La storia
Questi buonissimi biscotti sono impastati con farina di Solina, un grano antico abruzzese tipico del parco nazionale del Gran Sasso e dei Monti della Laga. Viene coltivato in quota dai 600 ai 1400 metri ed è considerato la madre di tutti i grani. La solina è una varietà di frumento a basso tenore di glutine, macinata a pietra, ricca di fibre ed elementi naturali, le cui radici lontane sono profondamente legate alla terra abruzzese. Il suo sapore e il suo profumo hanno caratteri decisamente rustici, la sua squisitezza dona un gusto unico a questi biscotti, capace di evocare sapori antichi ormai persi.
Ingredienti
Farina di solina 53%, zucchero, latte, olio di girasole, uova, ammonio bicarbonato, aroma di limone.
Allergeni
Latte, Uova, Farina
Particolarità
La solina, sicuramente coltivata a partire dal 1500, è il frutto di una lenta selezione operata dagli agricoltori, oltre che dall’ambiente. Il freddo e i terreni poveri di montagna, in particolare, hanno plasmato le sue caratteristiche, il suo sapore e il suo profumo dai caratteri decisamente rustici.

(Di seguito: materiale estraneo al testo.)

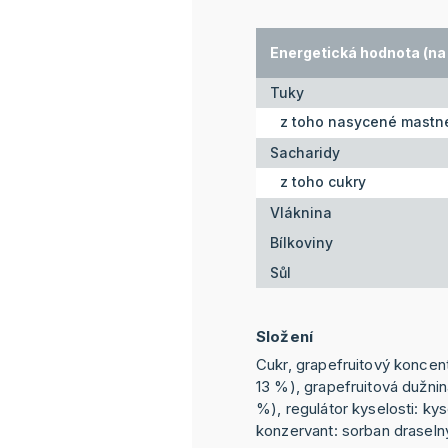
Energetická hodnota (na
Tuky
z toho nasycené mastné
Sacharidy
z toho cukry
Vláknina
Bílkoviny
Sůl
Složení
Cukr, grapefruitový koncentr
13 %), grapefruitová dužnina
%), regulátor kyselosti: kys
konzervant: sorban draselný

Coltivata in molte zone ad agricoltura marginale della provincia dell’Aquila e di alcuni comuni montani delle province di Pescara e Chieti, dove trova la sua collocazione ottimale, la solina è particolarmente adatta alla coltivazione con i metodi dell’agricoltura biologica, in quanto non richiede elevati apporti di azoto e, grazie alla sua taglia e alla sua capacità di accestimento, riesce a competere con le erbe infestanti, non rendendo così necessario il ricorso al diserbo chimico. Ancora oggi la bontà e la genuinità della solina sono riconosciute da numerosi agricoltori, che, a dispetto delle varietà moderne e delle loro caratteristiche produttive dalle rese nettamente superiori, ritengono di non potersi privare del sapore e del profumo del pane e della pasta a base di questo tipo di cereale. Persino quelli che ne conservano solo il ricordo d’infanzia sono pronti a testimoniare l’unicità della solina e a evocare le sensazioni generate dal solo parlarne. Si tratta, insomma, di un rarissimo e documentato esempio di legame tra un prodotto agricolo e il proprio territorio, tanto che, in tutto l’Abruzzo interno, quando si parla di grano (le rène, lo rano), s’intende la solina.